* Work to complete *
Reproduce, with no edits, the line that contains "8 décembre 2025" and all the lines that follow it, ending with the last line of the records.

Page-level text extractions:
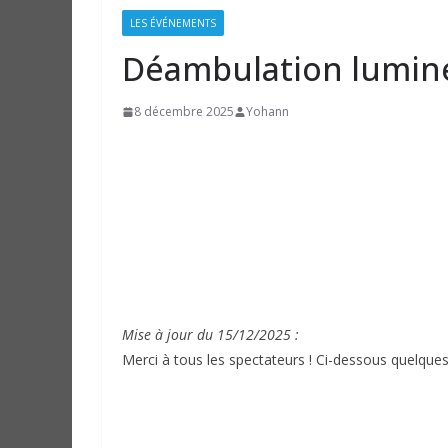
LES ÉVÉNEMENTS
Déambulation lumin
8 décembre 2025
Yohann
Mise à jour du 15/12/2025 :
Merci à tous les spectateurs ! Ci-dessous quelque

* Result of this task *
8 décembre 2025
Yohann
Mise à jour du 15/12/2025 :
Merci à tous les spectateurs ! Ci-dessous quelque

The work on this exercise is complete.